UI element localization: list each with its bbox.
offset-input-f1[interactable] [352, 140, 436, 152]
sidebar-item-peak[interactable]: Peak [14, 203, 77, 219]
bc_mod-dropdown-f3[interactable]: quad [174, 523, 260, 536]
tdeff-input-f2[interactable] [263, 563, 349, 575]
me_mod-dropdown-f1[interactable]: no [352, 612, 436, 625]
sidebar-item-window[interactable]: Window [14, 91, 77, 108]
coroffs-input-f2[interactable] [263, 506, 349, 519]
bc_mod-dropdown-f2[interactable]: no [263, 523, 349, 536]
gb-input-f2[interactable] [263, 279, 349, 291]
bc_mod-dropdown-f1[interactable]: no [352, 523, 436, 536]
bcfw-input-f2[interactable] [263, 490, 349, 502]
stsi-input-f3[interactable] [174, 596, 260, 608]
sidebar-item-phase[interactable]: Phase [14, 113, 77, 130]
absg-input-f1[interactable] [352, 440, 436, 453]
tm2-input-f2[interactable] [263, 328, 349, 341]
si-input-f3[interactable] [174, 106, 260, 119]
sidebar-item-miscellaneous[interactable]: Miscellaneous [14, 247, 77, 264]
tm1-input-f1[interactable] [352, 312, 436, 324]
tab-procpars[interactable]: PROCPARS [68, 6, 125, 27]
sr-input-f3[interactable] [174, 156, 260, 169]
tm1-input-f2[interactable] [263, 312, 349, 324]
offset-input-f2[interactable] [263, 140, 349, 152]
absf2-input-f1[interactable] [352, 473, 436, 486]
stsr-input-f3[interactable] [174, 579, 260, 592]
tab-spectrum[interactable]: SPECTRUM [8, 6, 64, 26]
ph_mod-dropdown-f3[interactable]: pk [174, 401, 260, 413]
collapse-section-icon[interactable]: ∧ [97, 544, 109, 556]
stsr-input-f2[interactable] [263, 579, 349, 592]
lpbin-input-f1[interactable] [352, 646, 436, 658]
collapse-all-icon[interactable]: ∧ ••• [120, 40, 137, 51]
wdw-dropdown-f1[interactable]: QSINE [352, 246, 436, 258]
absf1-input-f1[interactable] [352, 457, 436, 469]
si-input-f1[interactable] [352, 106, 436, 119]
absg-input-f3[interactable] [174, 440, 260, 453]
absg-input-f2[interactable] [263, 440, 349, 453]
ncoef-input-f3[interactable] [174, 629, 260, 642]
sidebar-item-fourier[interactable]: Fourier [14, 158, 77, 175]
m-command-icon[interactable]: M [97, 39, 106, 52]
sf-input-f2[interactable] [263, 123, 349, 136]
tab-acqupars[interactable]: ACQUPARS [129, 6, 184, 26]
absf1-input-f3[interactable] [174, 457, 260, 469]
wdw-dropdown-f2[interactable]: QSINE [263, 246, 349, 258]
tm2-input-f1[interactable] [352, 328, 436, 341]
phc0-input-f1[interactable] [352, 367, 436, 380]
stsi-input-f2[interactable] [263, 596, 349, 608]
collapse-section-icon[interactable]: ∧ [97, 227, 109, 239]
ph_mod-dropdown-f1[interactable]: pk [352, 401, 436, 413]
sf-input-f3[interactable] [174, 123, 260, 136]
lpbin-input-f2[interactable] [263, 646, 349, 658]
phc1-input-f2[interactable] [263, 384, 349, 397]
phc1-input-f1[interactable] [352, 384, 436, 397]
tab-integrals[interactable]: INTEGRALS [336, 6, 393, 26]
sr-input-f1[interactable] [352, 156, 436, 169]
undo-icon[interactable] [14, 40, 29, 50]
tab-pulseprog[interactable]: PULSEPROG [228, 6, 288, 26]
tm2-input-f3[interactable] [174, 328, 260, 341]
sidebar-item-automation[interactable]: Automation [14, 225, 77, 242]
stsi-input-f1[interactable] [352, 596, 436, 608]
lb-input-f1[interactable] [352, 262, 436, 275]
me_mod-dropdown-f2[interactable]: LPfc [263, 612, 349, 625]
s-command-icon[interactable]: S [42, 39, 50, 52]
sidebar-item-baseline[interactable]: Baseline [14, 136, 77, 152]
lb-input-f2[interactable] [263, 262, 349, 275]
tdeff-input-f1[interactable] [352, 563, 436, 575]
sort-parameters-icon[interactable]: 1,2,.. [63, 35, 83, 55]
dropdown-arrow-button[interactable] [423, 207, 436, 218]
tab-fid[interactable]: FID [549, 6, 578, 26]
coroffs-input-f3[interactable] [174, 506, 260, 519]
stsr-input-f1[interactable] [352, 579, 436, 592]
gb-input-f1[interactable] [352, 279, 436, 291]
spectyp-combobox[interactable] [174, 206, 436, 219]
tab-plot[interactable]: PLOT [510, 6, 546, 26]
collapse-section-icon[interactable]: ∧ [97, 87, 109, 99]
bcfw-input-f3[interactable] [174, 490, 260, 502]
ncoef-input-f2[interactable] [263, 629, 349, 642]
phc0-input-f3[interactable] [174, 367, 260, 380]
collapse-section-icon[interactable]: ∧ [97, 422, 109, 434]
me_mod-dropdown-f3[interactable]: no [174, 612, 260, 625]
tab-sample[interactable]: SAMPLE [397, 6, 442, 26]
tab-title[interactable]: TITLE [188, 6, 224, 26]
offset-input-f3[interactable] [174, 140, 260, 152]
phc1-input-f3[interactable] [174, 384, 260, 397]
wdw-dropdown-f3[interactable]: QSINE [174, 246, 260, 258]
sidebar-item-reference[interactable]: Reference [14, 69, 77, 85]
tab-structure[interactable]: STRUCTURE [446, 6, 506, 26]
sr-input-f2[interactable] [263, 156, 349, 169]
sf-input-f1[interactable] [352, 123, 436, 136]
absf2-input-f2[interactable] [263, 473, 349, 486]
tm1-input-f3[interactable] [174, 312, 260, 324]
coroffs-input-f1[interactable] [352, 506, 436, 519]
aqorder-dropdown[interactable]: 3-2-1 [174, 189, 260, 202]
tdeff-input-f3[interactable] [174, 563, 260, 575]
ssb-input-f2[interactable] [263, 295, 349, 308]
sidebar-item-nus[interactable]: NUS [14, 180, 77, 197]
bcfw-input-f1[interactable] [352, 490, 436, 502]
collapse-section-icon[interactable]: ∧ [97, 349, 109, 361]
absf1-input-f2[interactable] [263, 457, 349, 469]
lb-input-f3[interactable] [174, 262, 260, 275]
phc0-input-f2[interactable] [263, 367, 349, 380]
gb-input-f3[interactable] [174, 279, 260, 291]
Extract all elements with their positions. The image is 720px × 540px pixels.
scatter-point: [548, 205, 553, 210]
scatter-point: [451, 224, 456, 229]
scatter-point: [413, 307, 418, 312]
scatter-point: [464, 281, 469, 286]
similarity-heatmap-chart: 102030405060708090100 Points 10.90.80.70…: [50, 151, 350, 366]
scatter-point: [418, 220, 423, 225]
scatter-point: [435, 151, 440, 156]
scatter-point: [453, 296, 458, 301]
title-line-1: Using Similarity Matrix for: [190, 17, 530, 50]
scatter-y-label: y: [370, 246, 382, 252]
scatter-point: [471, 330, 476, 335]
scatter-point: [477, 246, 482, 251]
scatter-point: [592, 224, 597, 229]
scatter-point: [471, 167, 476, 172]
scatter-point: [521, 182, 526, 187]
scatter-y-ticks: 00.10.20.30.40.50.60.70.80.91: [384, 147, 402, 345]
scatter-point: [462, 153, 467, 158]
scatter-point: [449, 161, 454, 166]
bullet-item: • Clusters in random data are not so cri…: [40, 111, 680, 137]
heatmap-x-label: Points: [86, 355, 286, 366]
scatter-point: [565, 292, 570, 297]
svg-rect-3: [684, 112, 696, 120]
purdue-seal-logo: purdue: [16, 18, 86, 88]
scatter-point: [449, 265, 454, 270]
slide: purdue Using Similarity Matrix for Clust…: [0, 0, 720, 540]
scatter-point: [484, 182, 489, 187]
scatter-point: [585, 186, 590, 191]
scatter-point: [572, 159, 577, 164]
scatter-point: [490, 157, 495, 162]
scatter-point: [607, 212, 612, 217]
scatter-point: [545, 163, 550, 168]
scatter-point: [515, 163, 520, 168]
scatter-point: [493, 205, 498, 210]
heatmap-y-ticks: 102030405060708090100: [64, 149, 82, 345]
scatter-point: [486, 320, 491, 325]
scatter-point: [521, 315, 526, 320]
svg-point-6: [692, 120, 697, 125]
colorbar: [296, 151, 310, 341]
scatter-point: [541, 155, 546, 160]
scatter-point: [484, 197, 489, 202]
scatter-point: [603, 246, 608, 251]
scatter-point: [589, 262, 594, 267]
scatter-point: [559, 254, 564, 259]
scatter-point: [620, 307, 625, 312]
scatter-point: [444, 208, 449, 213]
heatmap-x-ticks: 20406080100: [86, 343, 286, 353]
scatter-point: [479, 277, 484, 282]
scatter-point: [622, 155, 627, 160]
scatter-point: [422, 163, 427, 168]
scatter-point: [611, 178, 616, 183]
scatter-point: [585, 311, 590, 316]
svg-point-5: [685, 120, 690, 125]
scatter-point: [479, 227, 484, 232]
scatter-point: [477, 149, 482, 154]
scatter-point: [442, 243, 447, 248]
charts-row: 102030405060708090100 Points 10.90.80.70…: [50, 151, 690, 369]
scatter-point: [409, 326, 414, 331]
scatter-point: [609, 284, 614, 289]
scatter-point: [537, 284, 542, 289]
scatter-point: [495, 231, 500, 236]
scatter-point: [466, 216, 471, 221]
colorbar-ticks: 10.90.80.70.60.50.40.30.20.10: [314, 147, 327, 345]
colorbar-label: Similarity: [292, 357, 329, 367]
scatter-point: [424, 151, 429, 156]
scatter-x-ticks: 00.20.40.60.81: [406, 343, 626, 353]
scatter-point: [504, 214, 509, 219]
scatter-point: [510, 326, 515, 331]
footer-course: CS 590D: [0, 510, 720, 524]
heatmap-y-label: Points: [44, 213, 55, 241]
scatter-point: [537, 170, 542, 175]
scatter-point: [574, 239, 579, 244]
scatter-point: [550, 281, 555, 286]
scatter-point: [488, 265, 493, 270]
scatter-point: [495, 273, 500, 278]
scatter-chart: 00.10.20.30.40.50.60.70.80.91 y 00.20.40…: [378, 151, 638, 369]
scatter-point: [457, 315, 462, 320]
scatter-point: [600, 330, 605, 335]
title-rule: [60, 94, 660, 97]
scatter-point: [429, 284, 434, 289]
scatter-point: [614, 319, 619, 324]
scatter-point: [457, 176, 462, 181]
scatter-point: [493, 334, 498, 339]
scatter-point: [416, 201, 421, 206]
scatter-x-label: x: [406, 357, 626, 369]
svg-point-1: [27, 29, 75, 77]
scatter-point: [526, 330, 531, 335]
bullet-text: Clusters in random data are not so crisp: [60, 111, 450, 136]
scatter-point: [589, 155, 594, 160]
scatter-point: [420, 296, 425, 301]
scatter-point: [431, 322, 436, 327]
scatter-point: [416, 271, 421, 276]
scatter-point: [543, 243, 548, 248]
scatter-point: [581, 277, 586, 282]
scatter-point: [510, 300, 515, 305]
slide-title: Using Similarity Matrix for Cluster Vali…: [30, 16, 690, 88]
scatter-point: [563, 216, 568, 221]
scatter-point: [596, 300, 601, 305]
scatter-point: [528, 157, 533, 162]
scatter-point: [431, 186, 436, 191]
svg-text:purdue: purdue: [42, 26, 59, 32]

YOUR TASK: Copy each line of the listing that carries the string "icon".

EXERCISE RESPONSE:
collapse-section-icon[interactable]: ∧ [97, 544, 109, 556]
collapse-all-icon[interactable]: ∧ ••• [120, 40, 137, 51]
m-command-icon[interactable]: M [97, 39, 106, 52]
collapse-section-icon[interactable]: ∧ [97, 227, 109, 239]
undo-icon[interactable] [14, 40, 29, 50]
s-command-icon[interactable]: S [42, 39, 50, 52]
sort-parameters-icon[interactable]: 1,2,.. [63, 35, 83, 55]
collapse-section-icon[interactable]: ∧ [97, 87, 109, 99]
collapse-section-icon[interactable]: ∧ [97, 422, 109, 434]
collapse-section-icon[interactable]: ∧ [97, 349, 109, 361]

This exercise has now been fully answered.